The Senate is poised for a final vote on the budget deal later Thursday—the bill cleared the House with bipartisan support last week, after Speaker Nancy Pelosi (D–Calif.) and Treasury Secretary Steve Mnuchin hammered out the details last month. The two-year, $2.7 trillion budget deal hikes federal spending by about $320 billion annually and is estimated to add about $1.7 trillion to the national debt over the next decade. It also shatters budget caps. It actually hikes spending above the pre-sequester baseline that was in place prior to the 2011 budget deal, which temporarily reduced federal spending and brought an end to trillion-dollar deficits for a few years.
That Senate vote was supposed to take place Wednesday, but was postponed a day amid rumors that Senate Majority Leader Mitch McConnell (R–Ky.) was having a difficult time getting a majority of his caucus to back the plan, Politico reported yesterday. Under longstanding unwritten Senate rules, a so-called "majority of the majority" must approve of legislation in behind-closed-doors meetings before it will be brought to the floor.
So there's a sliver a hope for fiscal sanity in Washington, D.C., today, with some prominent conservatives openly opposing the deal. Sen. Mitt Romney (R–Utah) says he will vote against the plan because it "perpetuates fiscal recklessness." Both senators from Florida, Marco Rubio and Rick Scott, are on the record in opposition. So are Sen. Mike Lee (R–Utah) and Sen. Pat Toomey (R–Penn.), both well-known as fiscal conservatives.

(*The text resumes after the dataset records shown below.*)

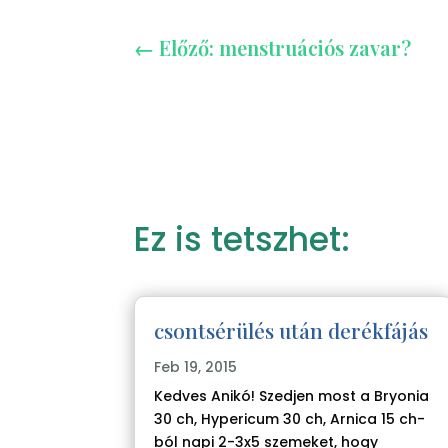
←
Előző: menstruációs zavar?
Ez is tetszhet:
csontsérülés után derékfájás
Feb 19, 2015
Kedves Anikó! Szedjen most a Bryonia
30 ch, Hypericum 30 ch, Arnica 15 ch-
ból napi 2-3x5 szemeket, hogy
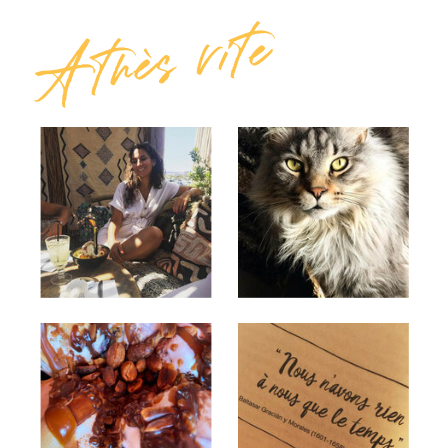
A très vite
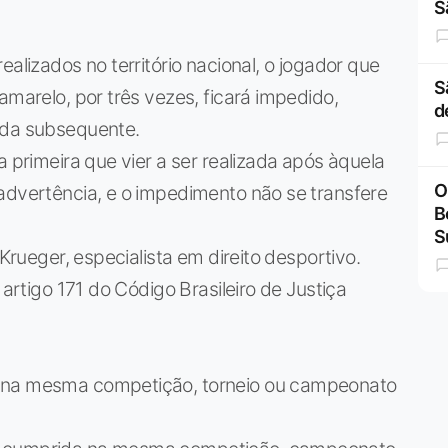
S
ealizados no território nacional, o jogador que
S
amarelo, por três vezes, ficará impedido,
d
ida subsequente.
a primeira que vier a ser realizada após àquela
O
advertência, e o impedimento não se transfere
B
S
 Krueger, especialista em direito desportivo.
 artigo 171 do Código Brasileiro de Justiça
a na mesma competição, torneio ou campeonato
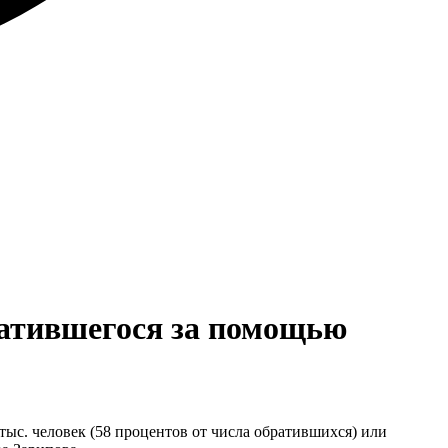
братившегося за помощью
 тыс. человек (58 процентов от числа обратившихся) или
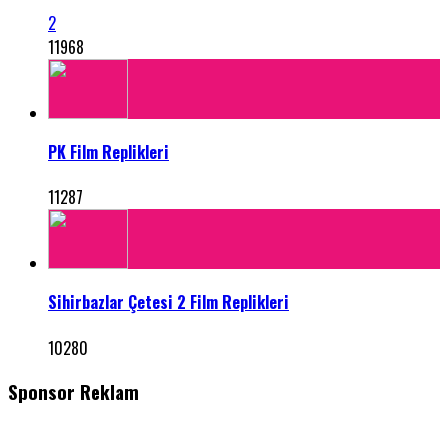
2
11968
PK Film Replikleri
11287
Sihirbazlar Çetesi 2 Film Replikleri
10280
Sponsor Reklam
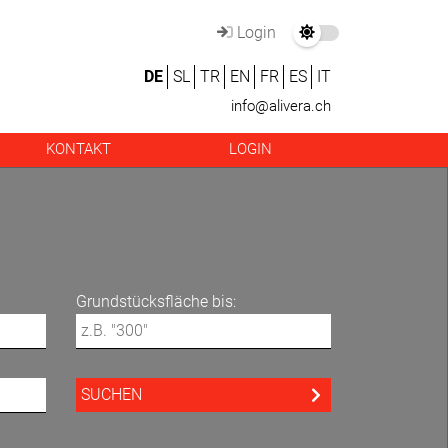
Login
DE
SL
TR
EN
FR
ES
IT
info@alivera.ch
KONTAKT
LOGIN
Grundstücksfläche bis:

It's more likely that the eventual vote will be, as Sen. Rand Paul (R–Ky.) said Wednesday on the Senate floor, "the last nail in the coffin" of the Tea Party—the grassroots conservative movement that sprung up a decade ago to oppose higher spending and bigger deficits, only to be largely subsumed into the Trump takeover of the GOP. Paul also plans to vote against the plan.
If Republicans can't muster enough opposition to stop the deficit-increasing budget deal from passing, it's unlikely that Democrats will. Even with the $2.7 trillion budget deal hanging in the balance, Democratic candidates for president did not utter a single word about the national debt or federal deficit during the debates in Detroit this week.

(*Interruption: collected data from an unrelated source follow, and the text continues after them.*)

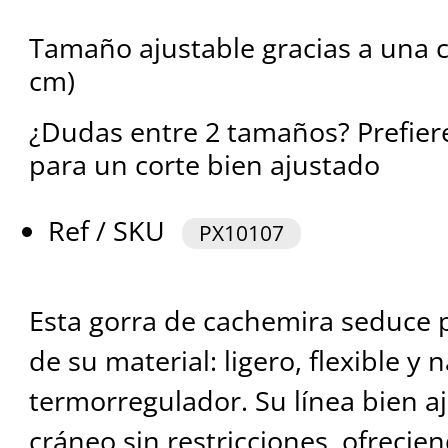
Tamaño ajustable gracias a una c
cm)
¿Dudas entre 2 tamaños? Prefiere
para un corte bien ajustado
Ref / SKU
PX10107
Esta gorra de cachemira seduce p
de su material: ligero, flexible y
termorregulador. Su línea bien a
cráneo sin restricciones, ofrecie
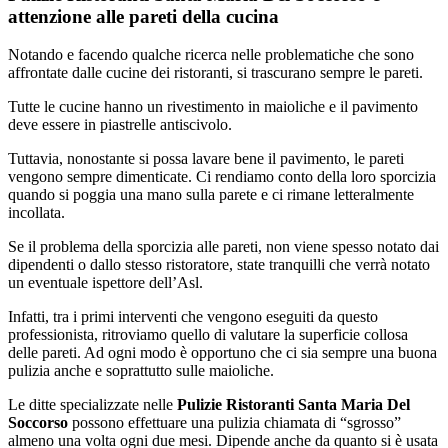
attenzione alle pareti della cucina
Notando e facendo qualche ricerca nelle problematiche che sono
affrontate dalle cucine dei ristoranti, si trascurano sempre le pareti.
Tutte le cucine hanno un rivestimento in maioliche e il pavimento
deve essere in piastrelle antiscivolo.
Tuttavia, nonostante si possa lavare bene il pavimento, le pareti
vengono sempre dimenticate. Ci rendiamo conto della loro sporcizia
quando si poggia una mano sulla parete e ci rimane letteralmente
incollata.
Se il problema della sporcizia alle pareti, non viene spesso notato dai
dipendenti o dallo stesso ristoratore, state tranquilli che verrà notato
un eventuale ispettore dell’Asl.
Infatti, tra i primi interventi che vengono eseguiti da questo
professionista, ritroviamo quello di valutare la superficie collosa
delle pareti. Ad ogni modo è opportuno che ci sia sempre una buona
pulizia anche e soprattutto sulle maioliche.
Le ditte specializzate nelle
Pulizie Ristoranti Santa Maria Del
Soccorso
possono effettuare una pulizia chiamata di “sgrosso”
almeno una volta ogni due mesi. Dipende anche da quanto si è usata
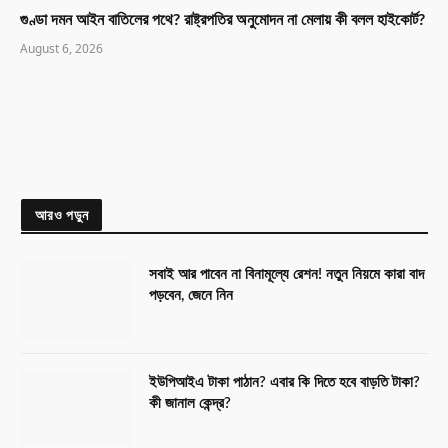
গুণ্ডা দমন আইন বাতিলের পথে? রাষ্ট্রপতির অনুমোদন না মেলায় কী বলল হাইকোর্ট?
August 6, 2026
আরও পড়ুন
সবাই আর পাবেন না বিনামূল্যে রেশন! নতুন নিয়মে কারা বাদ
পড়বেন, জেনে নিন
ইউপিআইএ টাকা পাঠান? এবার কি দিতে হবে বাড়তি টাকা?
কী জানাল কেন্দ্র?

There was some robust discussion of health care spending—which accounts for about 40 percent of federal outlays—but only in the context of debating how much more of Americans heath care costs the government should cover. Questions focusing on how Democrats would pay for Medicare for All and other health care proposals were mostly brushed off by candidates as "Republican talking points"—a barb that actually gives Republicans far more credit than they deserve, given their recent budgetary track record.
Maybe CNN should take most of the blame for this. Its debate moderators spent more than four hours over two nights grilling 20 presidential hopefuls, yet they did not see fit to ask a single question about the $22 trillion (and growing) national debt—and the candidates, unsurprisingly, did not bring it up on their own.
Considering that several of the candidates on the state are current members of the U.S. Senate, the very legislative body that will vote on the budget deal Thursday, CNN missed an important and obvious opportunity for voters to draw distinctions among the 20-member debate field.
Would any of the candidates have offered even the slightest suggestion that adding trillions more to the $22 trillion national debt might be an error we'll regret later? Maybe we'll find out at the next debate in September, but don't hold your breath.